Następne dni minęły mi niczym sen.Dobry sen.
Od czasu, gdy się obudziłam, Banner podjął decyzję, że mogę wrócić do bazy, ale przez najbliższe dni, będę poruszała się na wózku.
Z bólem serca, musiałam się pożegnać z Vasylem i Viktoryią. Na szczęście, nie stracili oni pracy, ponieważ wyznaczono nowego dyrektora, którym okazał się być miły szef kuchni.
Yelena nie odstąpywała mnie, choćby o krok. Chodziła za mną prawie wszędzie, a czasami, przyłapywałam ją, na patrzeniu się na mnie z rozmarzonym wzrokiem.
Gdy wróciliśmy do bazy, Avengersi powitali mnie z otwartymi ramionami.

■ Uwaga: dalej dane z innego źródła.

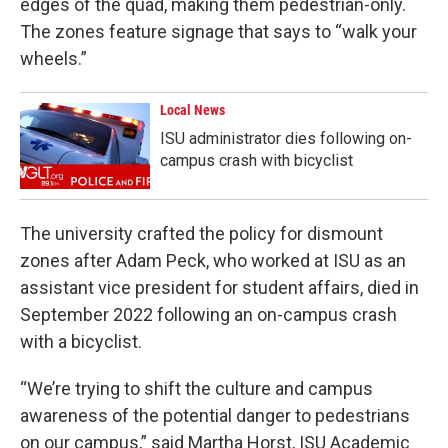
edges of the quad, making them pedestrian-only.
The zones feature signage that says to “walk your
wheels.”
Local News
ISU administrator dies following on-
campus crash with bicyclist
The university crafted the policy for dismount
zones after Adam Peck, who worked at ISU as an
assistant vice president for student affairs, died in
September 2022 following an on-campus crash
with a bicyclist.
“We’re trying to shift the culture and campus
awareness of the potential danger to pedestrians
on our campus,” said Martha Horst, ISU Academic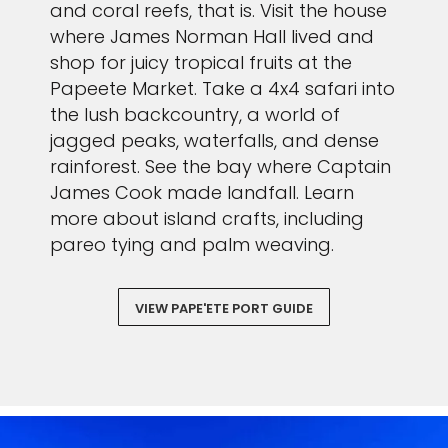
and coral reefs, that is. Visit the house
where James Norman Hall lived and
shop for juicy tropical fruits at the
Papeete Market. Take a 4x4 safari into
the lush backcountry, a world of
jagged peaks, waterfalls, and dense
rainforest. See the bay where Captain
James Cook made landfall. Learn
more about island crafts, including
pareo tying and palm weaving.
VIEW PAPE'ETE PORT GUIDE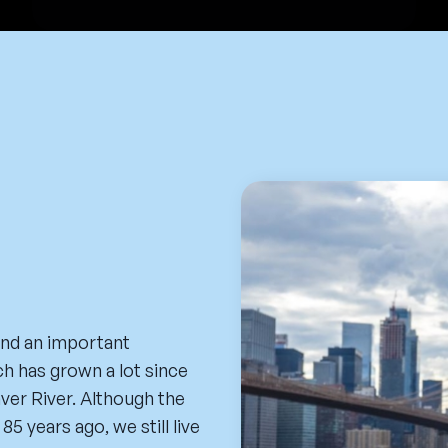
and an important
h has grown a lot since
aver River. Although the
5 years ago, we still live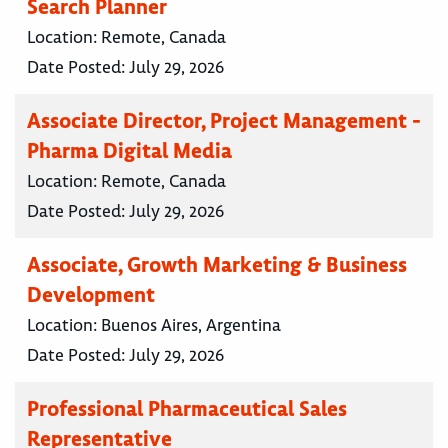
Search Planner
Location:
Remote, Canada
Date Posted:
July 29, 2026
Associate Director, Project Management -
Pharma Digital Media
Location:
Remote, Canada
Date Posted:
July 29, 2026
Associate, Growth Marketing & Business
Development
Location:
Buenos Aires, Argentina
Date Posted:
July 29, 2026
Professional Pharmaceutical Sales
Representative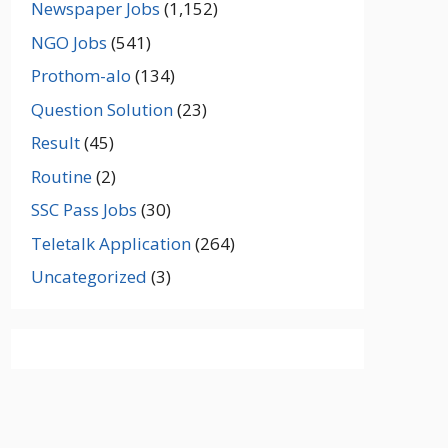
Newspaper Jobs
(1,152)
NGO Jobs
(541)
Prothom-alo
(134)
Question Solution
(23)
Result
(45)
Routine
(2)
SSC Pass Jobs
(30)
Teletalk Application
(264)
Uncategorized
(3)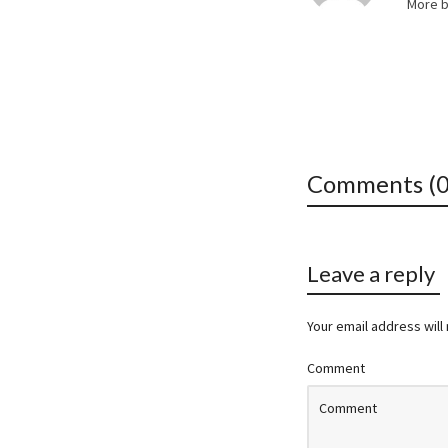
More 
Comments (0
Leave a reply
Your email address will
Comment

Gdziekolwiek nie byłam, tam oferowano mi pomoc, albo gratulowano.
Czułam się świetnie.
Yelena spała w moim pokoju (co zostało przemilczane, albo niezauważone przez resztę superbohaterów), ale na materacu, rozłożonym obok mojego łóżka, ponieważ bała się, że przez sen, zrobi mi niechcący krzywdę.
- Poczekaj tylko aż się wykurujesz - zachichotała Belova, gdy zapytałam ją, co z obiecaną barierą dźwięku.
***
Dzisiaj będzie cudowny dzień.
Po pierwsze, nareszcie wstałam z tego wózka.
Po drugie, dzisiaj jest sylwester, a Stark postanowił zorganizować wielką imprezę.
Oczywiste było to, że chciałam zabalować, póki jeszcze mogłam i może porobić coś z Yeleną w roli głównej.
Już od rana, trwały przygotowania, w których chętnie uczestniczyłam.
Głównie polegało to na ustawianiu różnych przekąsek i gigantycznych ilości alkoholu.
***
Była już jakaś dwudziesta druga, gdy Tony wpadł na pomysł, aby zagrać w pytanie czy wyzwanie.
Podchmielone towarzystwo, chętnie się zgodziło na taki obrót spraw.
Jedynymi osobami, którym nie udzielił się alkoholowy szał, były : Bruce (powiedział, że woli mieć na nas oko), Wanda (powiedziała, że od pewnego czasu nie przepada za alkoholem) i Yelena (która piła tyle samo co my, jednak alkohol, niezbyt na nią działał).
Stark chwycił jedną butelkę i gestem zaprosił nas, abyśmy usiedli na podłodze.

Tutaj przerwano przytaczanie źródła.